I will add this on the issue of steroid abuse by athletes:

I think Bonds probably takes more flak than he deserves.

Shawn Merriman uses steroids, serves a four game suspension, then comes back and gets a deal from Nike. Rodney Harrison also gets busted, serves his time, and that's it. And anywhere from 30 to 50 percent of baseball players have probably used 'roids as well.

Again, it doesn't make Bonds in the right for doing something that many of his colleagues were probably doing. But unless somebody comes up with evidence to suggest Roger Maris or Hank Aaron were juicing up, his all-time home run record and single season home run record mark richly deserve their asterisks.

Ike
11/19/2007, 02:06 PM
Just as the brouhaha with Clinton did not directly apply to him giving a BJ to Monica, this does not directly apply to the Bonds using Steroids.

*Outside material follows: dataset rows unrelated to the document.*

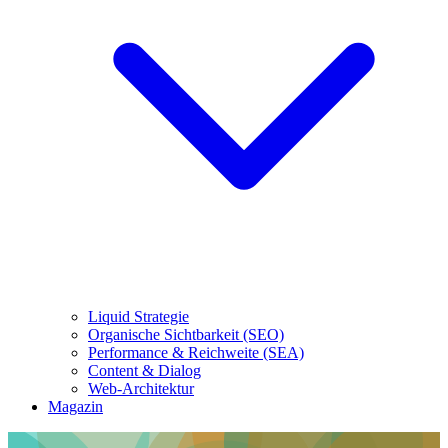
Liquid Strategie
Organische Sichtbarkeit (SEO)
Performance & Reichweite (SEA)
Content & Dialog
Web-Architektur
Magazin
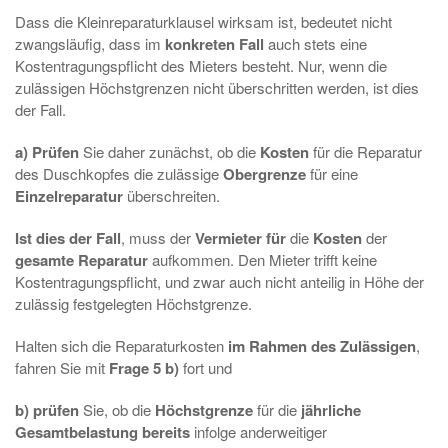
Dass die Kleinreparaturklausel wirksam ist, bedeutet nicht
zwangsläufig, dass im
konkreten
Fall
auch stets eine
Kostentragungspflicht des Mieters besteht. Nur, wenn die
zulässigen Höchstgrenzen nicht überschritten werden, ist dies
der Fall.
a)
Prüfen
Sie daher zunächst, ob die
Kosten
für die Reparatur
des Duschkopfes die zulässige
Obergrenze
für eine
Einzelreparatur
überschreiten.
Ist dies der Fall
, muss der
Vermieter für
die
Kosten
der
gesamte
Reparatur
aufkommen. Den Mieter trifft keine
Kostentragungspflicht, und zwar auch nicht anteilig in Höhe der
zulässig festgelegten Höchstgrenze.
Halten sich die Reparaturkosten
im Rahmen des Zulässigen
,
fahren Sie mit
Frage 5 b)
fort und
b)
prüfen
Sie, ob die
Höchstgrenze
für die
jährliche
Gesamtbelastung bereits
infolge anderweitiger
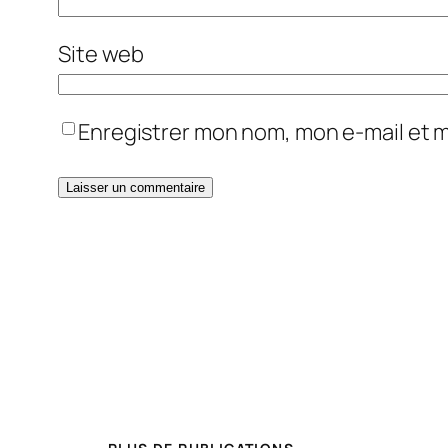
Site web
Enregistrer mon nom, mon e-mail et 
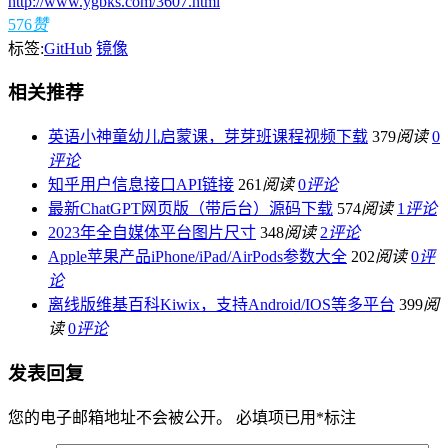
http://www.ygbks.com/3607.html
576
赞
标签:
GitHub
镜像
相关推荐
英语小神童幼儿启蒙课，芽芽班课程视频下载
379
阅读
0
评论
知乎用户信息接口API链接
261
阅读
0
评论
最新ChatGPT网页版（带后台）源码下载
574
阅读
1
评论
2023年全自媒体平台图片尺寸
348
阅读
2
评论
Apple苹果产品iPhone/iPad/AirPods参数大全
202
阅读
0
评
论
离线版维基百科Kiwix，支持Android/IOS等多平台
399
阅
读
0
评论
发表回复
您的电子邮箱地址不会被公开。
必填项已用
*
标注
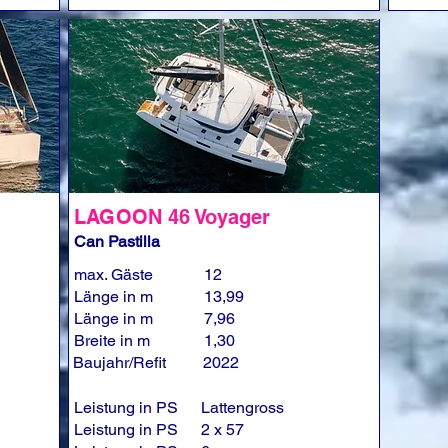
LAGOON 46 Voyager
Can Pastilla
max. Gäste
12
Länge in m
13,99
Länge in m
7,96
Breite in m
1,30
Baujahr/Refit
2022
Leistung in PS
Lattengross
Leistung in PS
2 x 57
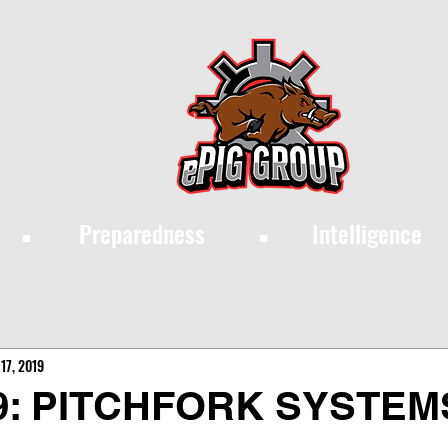
·
·
Preparedness
Intelligence
17, 2019
9: PITCHFORK SYSTEM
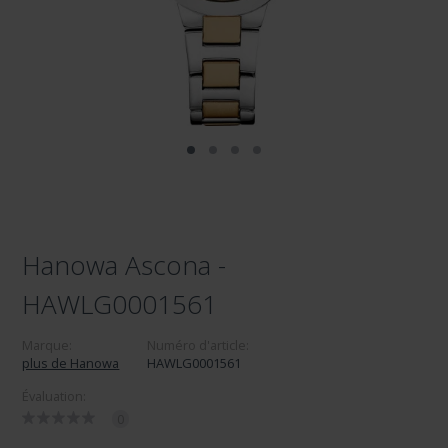
Hanowa Ascona -
HAWLG0001561
Marque:
Numéro d'article:
plus de Hanowa
HAWLG0001561
Évaluation:
0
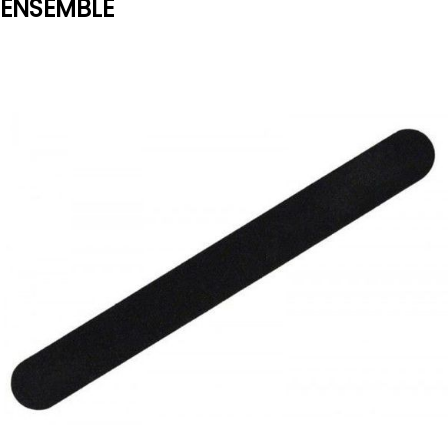
ENSEMBLE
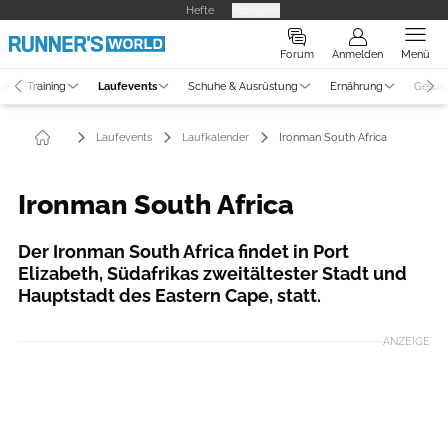
Hefte
Produkte
Forum
Anmelden
Menü
ne
Training
Laufevents
Schuhe & Ausrüstung
Ernährung
Gesun
Laufevents
Laufkalender
Ironman South Africa
Ironman South Africa
Der Ironman South Africa findet in Port
Elizabeth, Südafrikas zweitältester Stadt und
Hauptstadt des Eastern Cape, statt.
ANZEIGE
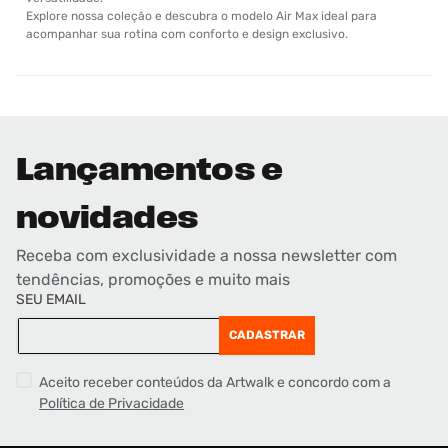
Explore nossa coleção e descubra o modelo Air Max ideal para
acompanhar sua rotina com conforto e design exclusivo.
Lançamentos e
novidades
Receba com exclusividade a nossa newsletter com
tendências, promoções e muito mais
SEU EMAIL
CADASTRAR
Aceito receber conteúdos da Artwalk e concordo com a
Política de Privacidade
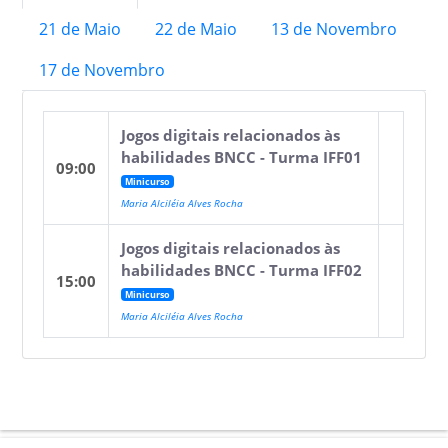
21 de Maio
22 de Maio
13 de Novembro
17 de Novembro
Jogos digitais relacionados às
habilidades BNCC - Turma IFF01
09:00
Minicurso
Maria Alciléia Alves Rocha
Jogos digitais relacionados às
habilidades BNCC - Turma IFF02
15:00
Minicurso
Maria Alciléia Alves Rocha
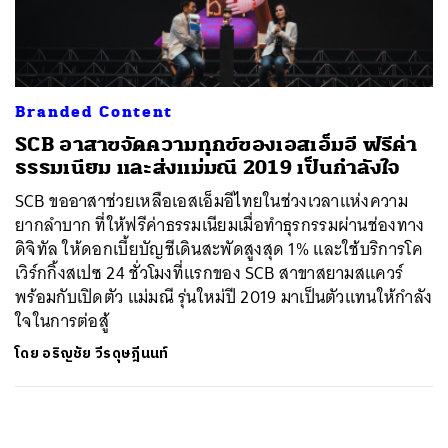
ค้นหา
SHARE
TWEET
LINE
EMAIL
Branded Content
SCB อาสาขจัดความทุกข์ของเอสเอ็มอี ฟรีค่า
ธรรมเนียม และส่งแม่มณี 2019 เป็นกำลังใจ
SCB ขออาสาช่วยเหลือเอสเอ็มอีไทยในช่วงเวลาแห่งความ
ยากลำบาก ที่ให้ฟรีค่าธรรมเนียมเมื่อทำธุรกรรมผ่านช่องทาง
ดิจิทัล ให้ดอกเบี้ยบัญชีเดินสะพัดสูงสุด 1% และใช้บริการโค
เวิร์กกิ้งสเปซ 24 ชั่วโมงที่แรกของ SCB สาขาสยามสแควร์
พร้อมกับเปิดตัว แม่มณี รุ่นใหม่ปี 2019 มาเป็นตัวแทนให้กำลัง
ใจในการต่อสู้
โดย
อริญชัย วีรดุษฎีนนท์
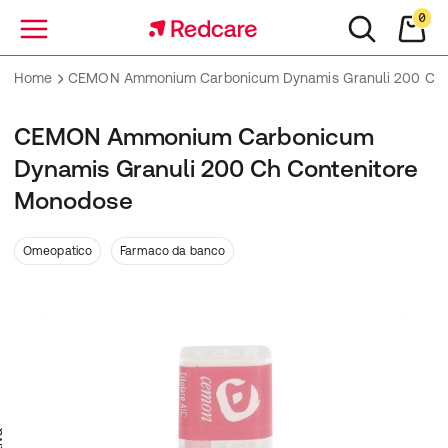
0
Menu
Home
CEMON Ammonium Carbonicum Dynamis Granuli 200 Ch 
CEMON Ammonium Carbonicum
Dynamis Granuli 200 Ch Contenitore
Monodose
Omeopatico
Farmaco da banco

You see, he gave grand jury testimony back in 2003. The grand jury apparently found evidence to suggest he perjured himself. Hence, the indictment.

Whether you think this is a matter for the federal government to be involved in is certainly another matter of discussion. But if Bonds lied to the Grand Jury and he gets convicted because of it, he has nobody to blame but himself.


What makes the indictment of Bonds all the more interesting is that prior to his grand jury testimony, he was given immunity, and his testimony was to be kept secret (although someone did leak it to the press). If he perjured himself under those conditions, then I think the govt should go after him.